時刻や繰り返しの設定を適宜変更すれば、定期タスクの設定が簡単に可能だ。
ちなみに、「カレンダーアラーム」でなく、「アプリケーション」を作成した場合、appファイルが作成される。
このappファイルを開くと、シェルスクリプトが実行されるので、後はこのappを定期的に実行するように、手動で標準カレンダーに登録すれば良い。
カレンダーで普通にイベントを追加し、
「通知」→「カスタム」を選択する。
初期状態では通知が「メッセージ」となっていると思うので、ここを「ファイルを開く」にする。
ファイルの種類がカレンダーになっているので、ここで「その他」を選択し、先程のappファイルを選択する。
ちなみに、GoogleカレンダーやiCloudのカレンダー等、クラウド上のカレンダーではこの通知の設定が保存されなかった。
未検証だが、クラウド上と動機する過程で「ファイルを開く」通知が消えてしまうのだろう。
ローカルのMac上のイベントとして設定したほうが確実だ。
後は時刻や繰り返しを設定することで、定期的にスクリプトが実行できる環境が完成する。
基本的に「カレンダーアラーム」で設定したほうが簡単だと思う。
ちなみに「カレンダーアラーム」で作成した場合、そのappファイルは以下の場所に保存されている。
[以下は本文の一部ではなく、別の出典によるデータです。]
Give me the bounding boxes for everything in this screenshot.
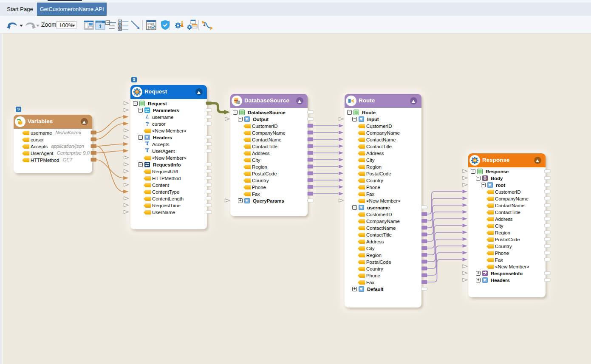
svg-text:10: 10 xyxy=(147,26,151,29)
svg-text:0101: 0101 xyxy=(147,23,155,26)
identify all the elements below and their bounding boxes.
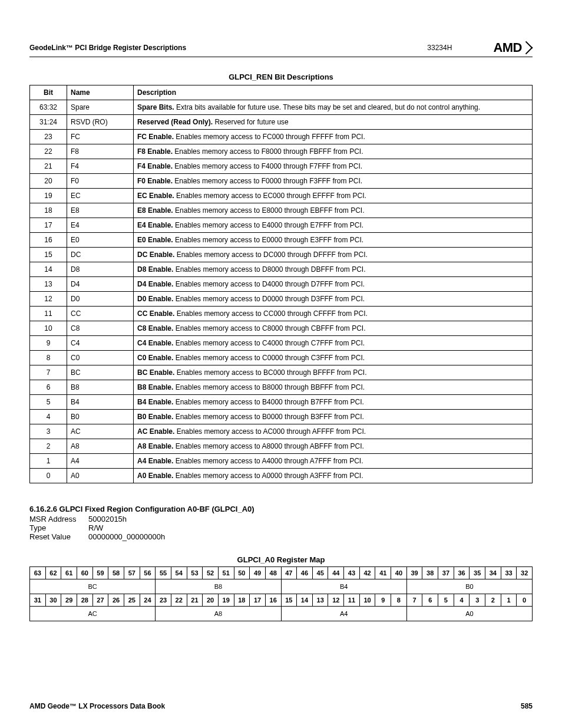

/Users/UserName/Library/Workflows/Applications/Calendar
appファイルを常に手元においておきたい場合は「アプリケーション」で作成するのもありだと思う。
・参考にしたページ
rsync – 高速なファイル同期(バックアップ) – Linuxコマンド
iCalで指定時刻にアプリを呼び出す
【Linux】bashで指定したディレクトリ内のファイルを取得する
lsでディレクトリのみ,ファイルのみ,表示する
追記(2015/05/30)
定期実行でカレンダーを使うのは負けた気がしてきたので結局launchdを使うことにしました。